(Page-level text extractions)
##########

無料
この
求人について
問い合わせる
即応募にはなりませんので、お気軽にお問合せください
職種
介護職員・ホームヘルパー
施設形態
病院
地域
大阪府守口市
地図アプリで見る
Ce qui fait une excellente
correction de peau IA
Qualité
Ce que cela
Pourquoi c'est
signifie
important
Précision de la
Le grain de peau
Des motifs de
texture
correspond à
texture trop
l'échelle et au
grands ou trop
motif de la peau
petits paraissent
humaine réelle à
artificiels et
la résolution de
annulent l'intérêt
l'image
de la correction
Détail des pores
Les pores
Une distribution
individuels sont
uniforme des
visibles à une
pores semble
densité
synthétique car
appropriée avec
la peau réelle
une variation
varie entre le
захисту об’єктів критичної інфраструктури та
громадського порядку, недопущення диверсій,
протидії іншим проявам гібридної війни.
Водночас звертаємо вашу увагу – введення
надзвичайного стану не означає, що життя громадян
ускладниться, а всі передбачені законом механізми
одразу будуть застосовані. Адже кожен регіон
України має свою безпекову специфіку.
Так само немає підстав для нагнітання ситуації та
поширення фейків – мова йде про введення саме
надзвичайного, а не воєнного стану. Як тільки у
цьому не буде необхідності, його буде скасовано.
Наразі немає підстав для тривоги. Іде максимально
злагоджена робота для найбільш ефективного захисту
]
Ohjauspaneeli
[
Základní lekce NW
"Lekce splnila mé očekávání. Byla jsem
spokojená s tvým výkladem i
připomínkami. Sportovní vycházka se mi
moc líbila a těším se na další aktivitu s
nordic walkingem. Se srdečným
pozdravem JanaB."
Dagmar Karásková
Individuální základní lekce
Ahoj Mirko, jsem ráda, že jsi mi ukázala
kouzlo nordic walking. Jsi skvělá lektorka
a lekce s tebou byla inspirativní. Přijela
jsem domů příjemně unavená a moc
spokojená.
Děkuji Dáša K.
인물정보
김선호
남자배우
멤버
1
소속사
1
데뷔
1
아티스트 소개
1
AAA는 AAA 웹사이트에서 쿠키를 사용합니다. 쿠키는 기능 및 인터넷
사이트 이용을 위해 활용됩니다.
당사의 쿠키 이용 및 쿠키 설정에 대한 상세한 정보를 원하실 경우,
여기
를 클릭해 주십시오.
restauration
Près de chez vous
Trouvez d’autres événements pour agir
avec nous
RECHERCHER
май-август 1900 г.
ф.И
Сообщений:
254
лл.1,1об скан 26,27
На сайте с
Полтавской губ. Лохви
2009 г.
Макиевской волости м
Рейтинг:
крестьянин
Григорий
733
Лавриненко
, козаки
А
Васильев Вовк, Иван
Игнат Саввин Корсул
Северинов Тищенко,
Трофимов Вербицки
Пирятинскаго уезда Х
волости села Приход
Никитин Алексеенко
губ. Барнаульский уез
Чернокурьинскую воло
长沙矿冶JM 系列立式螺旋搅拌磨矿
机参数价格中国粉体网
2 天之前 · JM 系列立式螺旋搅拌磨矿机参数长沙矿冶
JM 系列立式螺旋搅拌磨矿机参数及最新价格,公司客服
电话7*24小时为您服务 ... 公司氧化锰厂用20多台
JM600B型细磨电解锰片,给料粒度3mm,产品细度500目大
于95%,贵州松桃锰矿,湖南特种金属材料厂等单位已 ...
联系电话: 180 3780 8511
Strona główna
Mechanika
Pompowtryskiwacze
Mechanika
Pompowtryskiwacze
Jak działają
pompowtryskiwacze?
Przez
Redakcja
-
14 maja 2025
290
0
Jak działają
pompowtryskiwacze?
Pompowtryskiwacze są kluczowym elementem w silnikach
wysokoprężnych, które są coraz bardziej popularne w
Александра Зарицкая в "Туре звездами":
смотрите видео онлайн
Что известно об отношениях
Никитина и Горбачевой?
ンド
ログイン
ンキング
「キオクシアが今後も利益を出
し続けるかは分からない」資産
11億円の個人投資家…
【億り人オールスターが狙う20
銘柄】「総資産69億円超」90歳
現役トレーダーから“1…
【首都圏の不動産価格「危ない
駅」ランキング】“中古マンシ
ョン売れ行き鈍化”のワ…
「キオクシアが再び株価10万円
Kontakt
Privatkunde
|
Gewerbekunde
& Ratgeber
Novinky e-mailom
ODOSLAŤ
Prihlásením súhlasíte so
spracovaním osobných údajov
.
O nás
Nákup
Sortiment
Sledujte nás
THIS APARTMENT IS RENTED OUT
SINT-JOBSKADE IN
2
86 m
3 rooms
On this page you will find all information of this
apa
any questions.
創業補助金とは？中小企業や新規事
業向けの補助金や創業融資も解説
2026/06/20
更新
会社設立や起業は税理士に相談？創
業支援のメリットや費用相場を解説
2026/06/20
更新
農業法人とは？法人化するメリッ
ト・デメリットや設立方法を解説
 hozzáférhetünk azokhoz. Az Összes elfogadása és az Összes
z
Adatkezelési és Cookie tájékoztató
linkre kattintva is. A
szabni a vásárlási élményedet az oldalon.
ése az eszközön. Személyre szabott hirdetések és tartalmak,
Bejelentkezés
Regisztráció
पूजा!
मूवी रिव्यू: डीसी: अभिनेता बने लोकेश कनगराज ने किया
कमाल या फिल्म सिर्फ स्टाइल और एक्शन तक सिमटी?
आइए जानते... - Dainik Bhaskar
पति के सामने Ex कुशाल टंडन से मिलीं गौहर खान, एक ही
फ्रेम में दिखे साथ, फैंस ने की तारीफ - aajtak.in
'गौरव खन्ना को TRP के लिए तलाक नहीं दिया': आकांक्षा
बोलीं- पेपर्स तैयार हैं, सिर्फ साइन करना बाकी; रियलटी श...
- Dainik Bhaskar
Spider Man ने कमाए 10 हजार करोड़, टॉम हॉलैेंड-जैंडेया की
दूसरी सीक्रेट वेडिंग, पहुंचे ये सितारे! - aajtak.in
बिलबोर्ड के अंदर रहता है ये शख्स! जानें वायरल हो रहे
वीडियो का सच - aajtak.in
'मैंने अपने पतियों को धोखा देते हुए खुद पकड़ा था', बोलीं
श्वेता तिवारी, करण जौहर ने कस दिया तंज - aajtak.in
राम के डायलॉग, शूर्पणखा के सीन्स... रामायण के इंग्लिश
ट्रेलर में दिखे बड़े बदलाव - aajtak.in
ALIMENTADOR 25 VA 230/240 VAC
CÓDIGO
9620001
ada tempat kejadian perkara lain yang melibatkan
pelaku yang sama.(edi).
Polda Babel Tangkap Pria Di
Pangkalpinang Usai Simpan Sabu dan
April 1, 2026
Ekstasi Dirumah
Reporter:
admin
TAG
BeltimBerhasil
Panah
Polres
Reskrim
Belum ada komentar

##########

What to produce.
Search the data above for the word "підстав". Copy each line it is in.

Solution for this exercise.
Так само немає підстав для нагнітання ситуації та
Наразі немає підстав для тривоги. Іде максимально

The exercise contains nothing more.